**Extracted information**
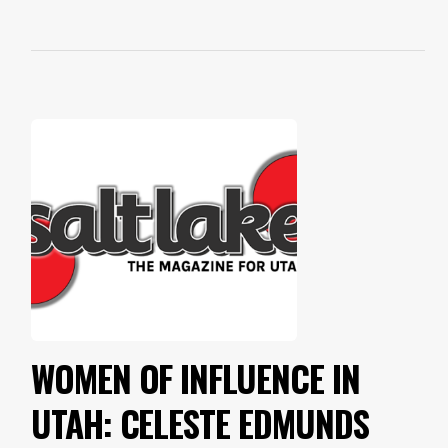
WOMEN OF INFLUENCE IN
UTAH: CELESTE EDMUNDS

...

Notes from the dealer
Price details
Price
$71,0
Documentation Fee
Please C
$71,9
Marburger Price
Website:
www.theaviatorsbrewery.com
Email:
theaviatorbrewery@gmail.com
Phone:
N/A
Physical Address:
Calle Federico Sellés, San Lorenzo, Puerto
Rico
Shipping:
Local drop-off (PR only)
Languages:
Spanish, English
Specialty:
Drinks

---

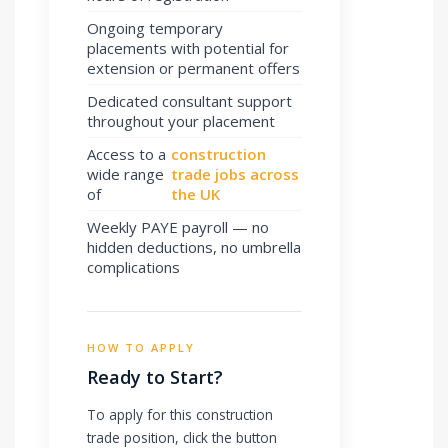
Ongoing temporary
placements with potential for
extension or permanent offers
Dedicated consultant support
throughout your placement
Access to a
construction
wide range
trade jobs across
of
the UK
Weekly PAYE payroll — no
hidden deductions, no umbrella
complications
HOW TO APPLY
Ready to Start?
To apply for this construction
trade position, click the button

**Exercise brief**
From the line containing "extension or permanent offers" down to the line containing "trade position, click the button" in the material above, reproduce every line exactly, including the two end lines.

**Answer space**
extension or permanent offers
Dedicated consultant support
throughout your placement
Access to a
construction
wide range
trade jobs across
of
the UK
Weekly PAYE payroll — no
hidden deductions, no umbrella
complications
HOW TO APPLY
Ready to Start?
To apply for this construction
trade position, click the button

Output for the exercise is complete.